Avianca’s decision to exit the domestic market in Peru and cut much of its international flying from Lima’s Jorge Chávez International (LIM) is opening up huge opportunities for LCCs, according to SKY Airline’s executive president Holger Paulmann.
Speaking during Routes Reconnected as part of a keynote interview with Routes and ASM director Latin America and the Caribbean Dave Appleby, Paulmann said the carrier is seeking to secure slots vacated by Avianca at LIM in order to launch new international services.
“Lima is a very congested airport, but there is an opportunity as Avianca has left many international flights out of the airport—and we’re going after those,” he said.
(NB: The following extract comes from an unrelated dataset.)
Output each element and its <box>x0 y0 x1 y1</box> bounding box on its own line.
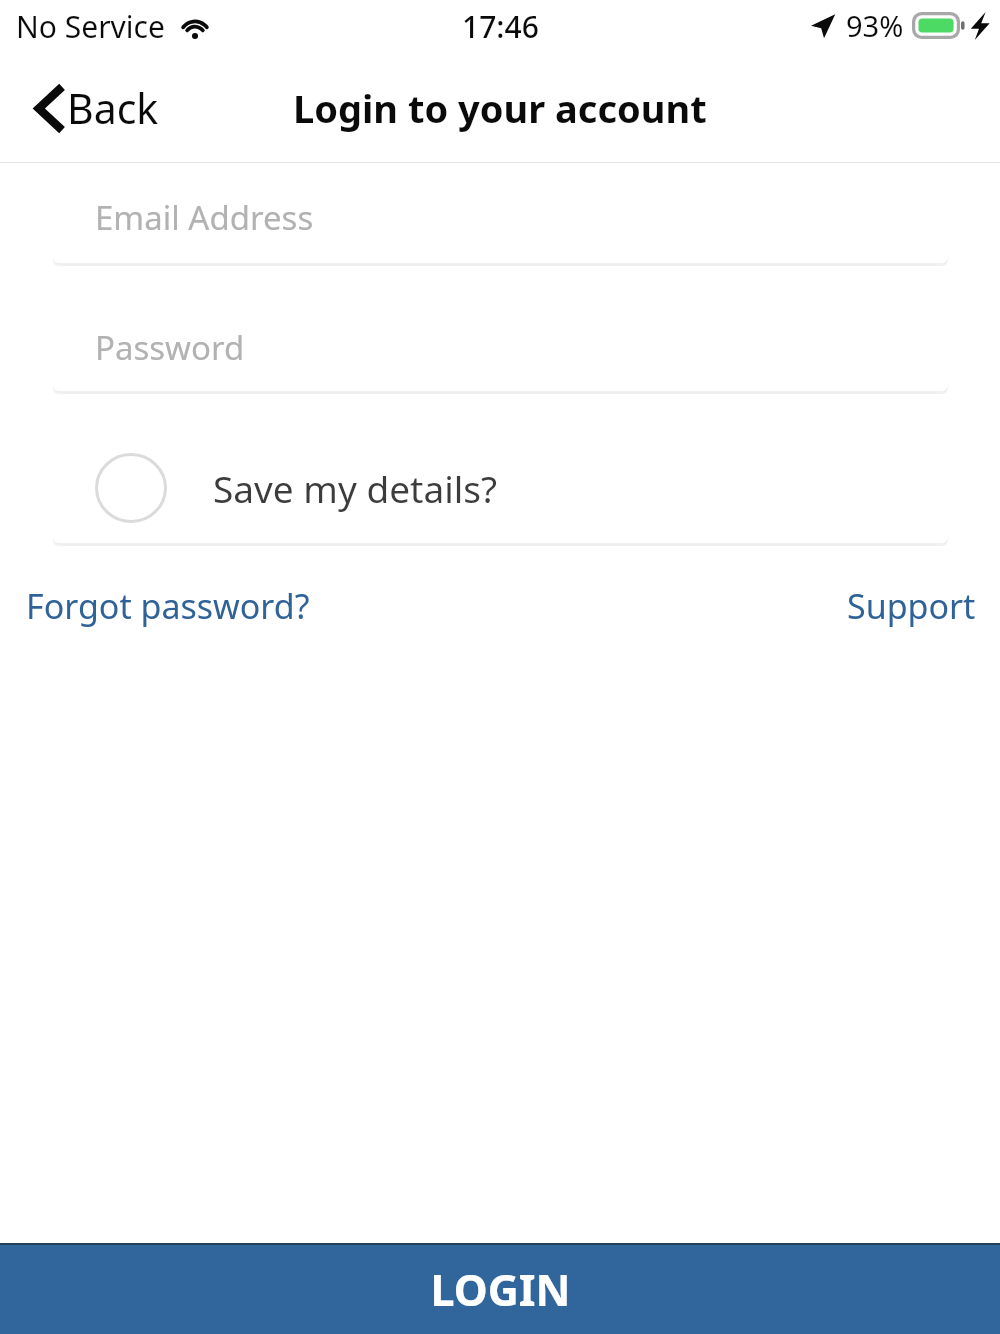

“We’re going to be adding more routes out of Lima, to the south, even to Brazil, and to the north. Over the next three years, most of the growth from Lima will be international.”
Chile’s SKY received a Peruvian air operator certificate in February 2019 and began domestic operations in April last year. Before the pandemic, the airline offered 10 routes within Peru and had grown to become the second-largest player in the country’s domestic market.
On Dec. 27, SKY will begin its second international service from LIM, in addition to its existing flights to Santiago (SCL). The LCC will connect Peru’s capital with Cancun (CUN) in Mexico, initially with 2X-weekly flights.
“We’re starting with fewer flights than we were originally expecting, but over time we will increase the frequencies,” Paulmann said.
The airline is also hoping to begin flights to the US during the second half of 2021. As reported by Routes, SKY applied in August to the US Department of Transportation (DOT) for a foreign air carrier permit to operate schedule service between Peru and Fort Lauderdale (FLL) and Miami (MIA), as well as a permit to offer charter flights between Peru and the US.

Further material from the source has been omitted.